Cholesterol, HDL, and LDL

November 12, 2012

Cholesterol, HDL, and LDL

The terms used in the medical world for high cholesterol and the types that you can suffer on can be confusing. So what do they all mean?

While we all know we are supposed to keep our cholesterol levels down, and we may even have heard about HDL and LDL, it’s probably safe to say that not many of us really know what these terms mean.

  • Cholesterol – a lipid, which is not water soluble and therefore cannot move freely through the bloodstream on its’ own.

  • Lipoprotein – the method cholesterol uses to travel around the body, the protein coats the cholesterol molecule. (It is this combination which gives the name -lipid +protein = lipoprotein)

  • HDL – mostly referred to as ‘good cholesterol’, HDL – or High Density Lipoproteins – have more protein than cholesterol and will race through your body, stopping for nothing, until it reaches the liver and the cholesterol is then converted to bile acids.

  • LDL – this is the ‘bad cholesterol’ and is the result of more cholesterol than protein in the lipoprotein.

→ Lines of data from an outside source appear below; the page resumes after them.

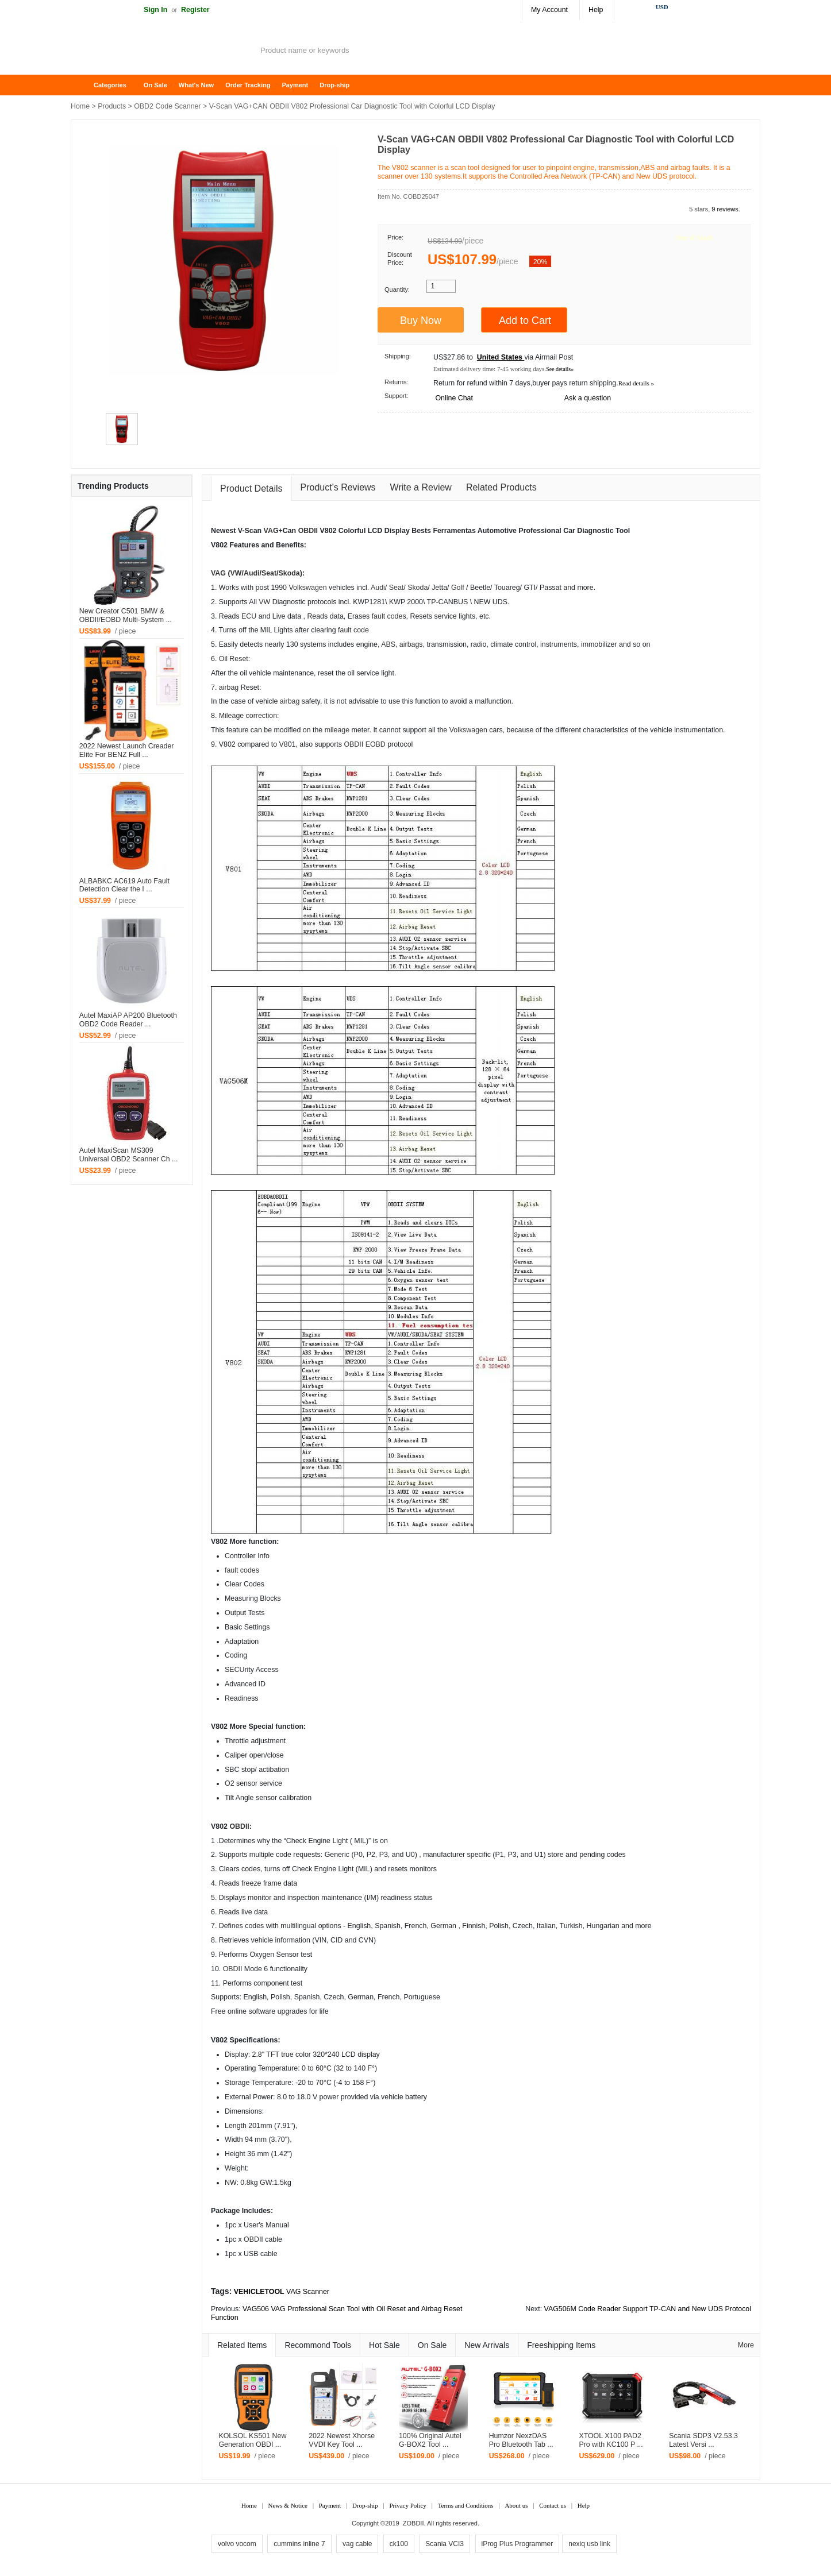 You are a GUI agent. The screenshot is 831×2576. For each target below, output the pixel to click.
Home (85, 85)
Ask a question (587, 398)
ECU (248, 616)
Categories (110, 85)
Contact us (552, 2505)
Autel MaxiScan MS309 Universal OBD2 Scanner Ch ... (128, 1154)
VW (236, 573)
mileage (337, 730)
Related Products (501, 487)
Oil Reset (233, 659)
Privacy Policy (407, 2505)
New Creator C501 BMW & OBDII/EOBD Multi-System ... (125, 615)
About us (516, 2505)
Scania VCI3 (444, 2544)
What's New (196, 85)
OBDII (308, 531)
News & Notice (287, 2505)
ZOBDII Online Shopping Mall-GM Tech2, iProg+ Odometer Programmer (163, 52)
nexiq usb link (589, 2544)
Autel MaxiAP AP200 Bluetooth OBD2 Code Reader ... (128, 1019)
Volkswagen (307, 588)
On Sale (155, 85)
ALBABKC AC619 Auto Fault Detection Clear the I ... (124, 885)
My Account (549, 10)
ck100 (399, 2544)
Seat (268, 573)
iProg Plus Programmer (517, 2544)
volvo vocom (237, 2544)
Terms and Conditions (466, 2505)
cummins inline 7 (299, 2544)
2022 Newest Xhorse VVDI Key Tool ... (342, 2440)
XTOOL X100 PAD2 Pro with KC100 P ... (611, 2440)
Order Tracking (247, 85)
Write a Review (421, 487)
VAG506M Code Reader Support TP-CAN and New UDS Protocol (647, 2309)
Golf (457, 588)
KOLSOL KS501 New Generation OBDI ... (252, 2440)
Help (595, 10)
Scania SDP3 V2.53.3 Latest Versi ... (703, 2440)
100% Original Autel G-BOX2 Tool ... (430, 2440)
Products (112, 106)
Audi (252, 573)
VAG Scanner (307, 2292)
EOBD (376, 744)
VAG (271, 531)
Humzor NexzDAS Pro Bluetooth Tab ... (521, 2440)
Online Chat (453, 398)
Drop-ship (334, 85)
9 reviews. (725, 209)
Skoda (289, 573)
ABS (388, 644)
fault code (387, 616)
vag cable (357, 2544)
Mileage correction (248, 716)
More (746, 2345)
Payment (295, 85)
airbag (409, 644)
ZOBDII (413, 2523)
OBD (230, 1969)
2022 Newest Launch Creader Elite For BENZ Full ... (126, 750)
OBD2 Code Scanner (167, 106) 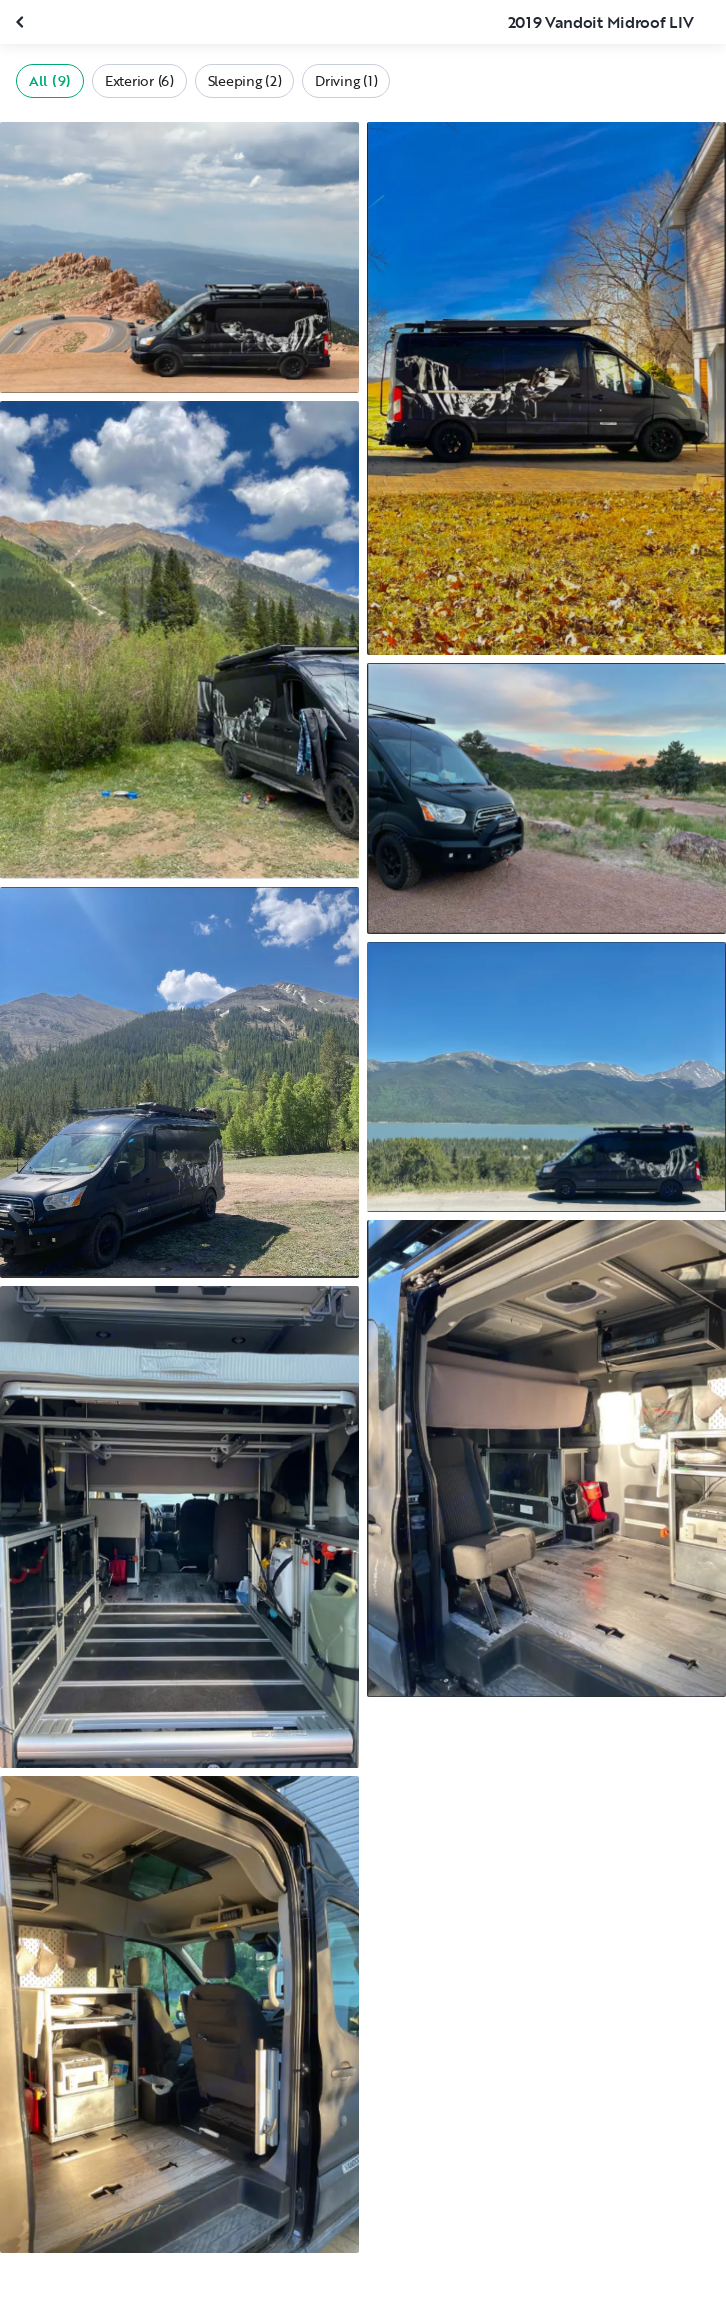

As this travels through the bloodstream it tends to leave bits of itself behind – due, in part, to the presence of special receptors in cells which bind to the passing LDLs.

It is known that HDL does pick up any LDL it passes – but our levels of these lipoproteins are often out of kilter and, generally, there are more LDLs than HDLs.

But what does cholesterol actually do?

Although most of us know the negative effects of high cholesterol and its’ role in hardening of arteries, heart disease and stroke we may not know what it actually does in our body and cholesterol is a very useful substance – it helps to form cell membranes, is crucial for growth in babies and most of what we need is made in our bodies. High cholesterol does not affect only certain people – anyone can have this condition, fat, thin, old young, men and women, there may well be a genetic link to high cholesterol as well as the lifestyle factors most of us are aware of.

Achieving balance

Ideally we should have a good balance of HDL and LDL which will contribute to the good health of our heart. We all need some LDL and so should not try to eliminate it completely but rather maintain it at a low level – because of the role of HDL in taking the excess LDL away we should seek to increase levels of this lipoprotein.

  • One of the first things that can be done to achieve balance in cholesterol levels is to stop smoking – stopping smoking is vital for good health and should be at the top of your to-do list.

  • Another risk factor is excessive alcohol intake – alcohol is fine in moderation.

  • Increase intake of oily fish

  • Avoid foods which contain trans fats

A healthy and well balanced diet and stopping smoking are both things which can be done with immediate effect and will help to bring balance to your good and bad cholesterol.